=== ABOUT THIS TASK ===
Quote, word for word, every line starting at the line that contains "Derniers ajouts" and ending with the last line of the records; include both of these lines and no others.

=== RECORD EXTRACTS ===
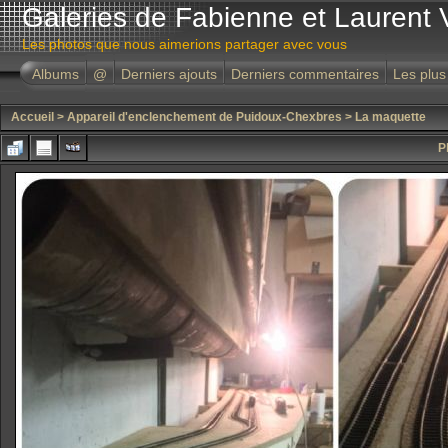
Galeries de Fabienne et Laurent 
Les photos que nous aimerions partager avec vous
Albums
@
Derniers ajouts
Derniers commentaires
Les plus
Accueil
>
Appareil d'enclenchement de Puidoux-Chexbres
>
La maquette
P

=== FINAL ANSWER ===
Derniers ajouts
Derniers commentaires
Les plus
Accueil
>
Appareil d'enclenchement de Puidoux-Chexbres
>
La maquette
P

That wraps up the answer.